Ignota Labs was formed at around the time that the biotech boom of 2020–21 crashed. This was caused by rising interest rates in the aftermath of the COVID-19 pandemic and a general withdrawal of venture-capital funding, particularly the exit of investor tourists — those that haven’t conventionally invested in an area — from the life-sciences sector. These factors made fundraising much tougher for early-stage biotech companies and led to higher investor expectations.
We needed to refine our strategy and demonstrate both strong science and a clear commercial path. Our audience might not know much about AI or drugs, so we needed to explain complex concepts clearly to investors. We employed communications advisers to help us with this, and we have improved how we convey what we do. We can now also point to our pipeline, to our collaborations with corporations and to case studies that provide evidence that we are able to rescue drugs.
How does Ignota Labs do what it does?
We have built an AI-driven platform to identify failed drugs and fix their toxicity issues. First, it narrows down thousands of failed drugs to the most promising: the drugs that have huge potential to make a difference to patients but which have hit an unexpected safety issue; for example, causing toxicity in the liver. Next, we apply deep learning, combining bioinformatics, chemoinformatics and multimodal data to understand the root cause of the safety issue and to develop mitigation strategies. Our core aim is to take these drugs, make minimal chemical changes and get them back into the clinic as efficiently as possible. This is different from repurposing, in which the same molecule is tested for a different disease, with no new intellectual-property creation and no opportunity to ‘fix’ any aspect of the drug.
Examples of what our technology can detect and fix are off-target binding effects, in which drugs bind to unintended molecules; pharmacokinetics issues, such as the levels of drug elimination from the body; and distribution problems, like a drug getting into the brain when it shouldn’t.
The data we work with are very challenging in their complexity.

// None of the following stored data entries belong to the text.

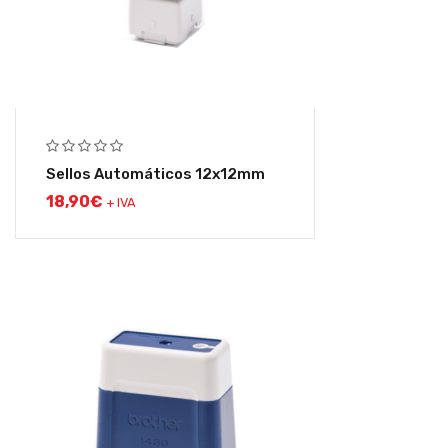
Sellos Automáticos 12x12mm
18,90
€
+ IVA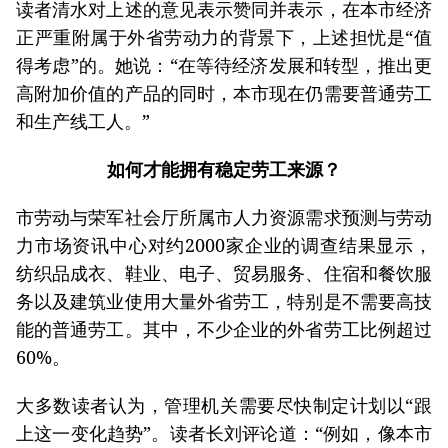
读者清水对上述的意见表示赞同并表示，在本市经济
正严重附属于外省劳动力的背景下，上述担忧是“值
得考虑”的。她说：“在等待经济发展和转型，推出更
高附加价值的产品的同时，本市现在仍需要普通劳工
和生产线工人。”
如何才能拥有稳定劳工来源？
市劳动与荣军社会厅所属市人力资源需求预测与劳动
力市场资讯中心对约2000家企业的调查结果显示，
纺织品成衣、鞋业、电子、贸易服务、住宿和餐饮服
务以及建筑业使用大量外省劳工，特别是不需要高技
能的普通劳工。其中，不少企业的外省劳工比例超过
60%。
大多数读者认为，管理机关需要尽快制定计划以“跟
上这一变化趋势”。读者长刘评论道：“例如，像本市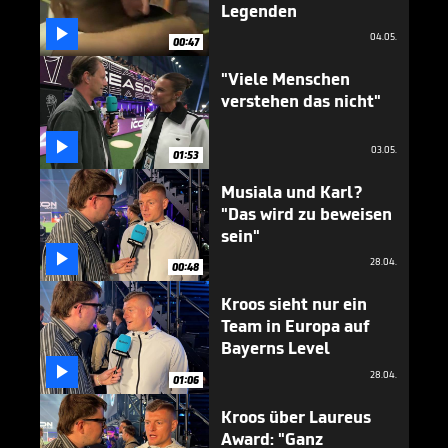
Legenden

04.05.
00:47
"Viele Menschen
verstehen das nicht"

03.05.
01:53
Musiala und Karl?
"Das wird zu beweisen
sein"

28.04.
00:48
Kroos sieht nur ein
Team in Europa auf
Bayerns Level

28.04.
01:06
Kroos über Laureus
Award: "Ganz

They range from information about molecular structure and biochemistry — such as how strongly a drug and a protein bind to each other — all the way up to data about how a living being responds to a drug. The complexity comes from trying to join all of this up and make sense of it, which is where AI comes in. As such, we aren’t considering different kinds of data each day; rather, we are trying to combine the data to gain insight into how we can rescue drugs.
My role is that of chief data-science officer, which I chose in 2022 when we launched the company. I lead the research and development of AI tools that further our mission of turning drugs around. This includes sourcing data sets to feed our algorithms and overseeing the development of our SAFEPATH platform.